Getting a gun as a gift is about as good as it gets. But it’s even sweeter if that gun comes with some sentimental value.

One of my favorite people in the world was Bill Brohm. Bill was one of my dad’s friends when I was growing up in Riverton. He was an avid outdoorsman, and I vividly recall him showing me how to field dress a sage grouse.

Over the years, Bill went with us on most of our family camping and hunting trips. He was the camp cook, the official storyteller, and just a fun guy to have in camp.

We lost Bill in 2016, but my Christmas present from my brother-in-law will keep Bill’s memory alive in our family for many years to come. I was overcome with emotion when I opened my present from Roger to find a Browning 1885 single-shot falling-block rifle, chambered in .25-06. I knew this gun immediately. Bill had a lot of fine rifles and handguns in his gun collection, but this one was his favorite.

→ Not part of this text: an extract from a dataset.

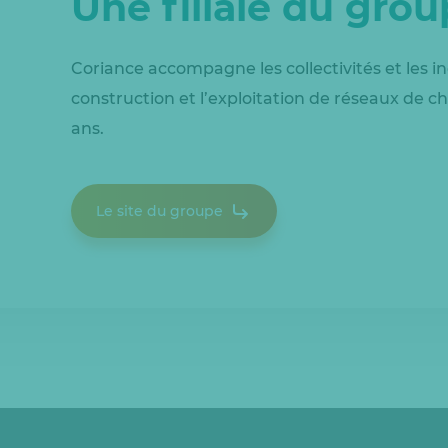
Une filiale du gro
Coriance accompagne les collectivités et les in
construction et l’exploitation de réseaux de ch
ans.
Le site du groupe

I didn’t get to hunt with Bill as much as my dad did, but I did get to see him drop an antelope with that rifle once. To my young eye, it looked like an incredible shot, but Bill did it easily with that 1885. The goat didn’t even know what had hit him. He went down without a moment of suffering. Dad says every time he hunted deer or antelope with Bill, his friend was just as accurate with that old single-shot Browning. Dad often joked that Bill would be in trouble if he needed a second shot, but Bill’s reply was, “I’ve only ever needed one.”

I hope to be able to be worthy of Bill’s favorite rifle. I’ll practice with it, like he did, and I’ll take it out next year for an antelope hunt.

My only regret is that Bill won’t be with me. But I’m sure I’ll be carrying many fond memories of my friend, along with that rifle.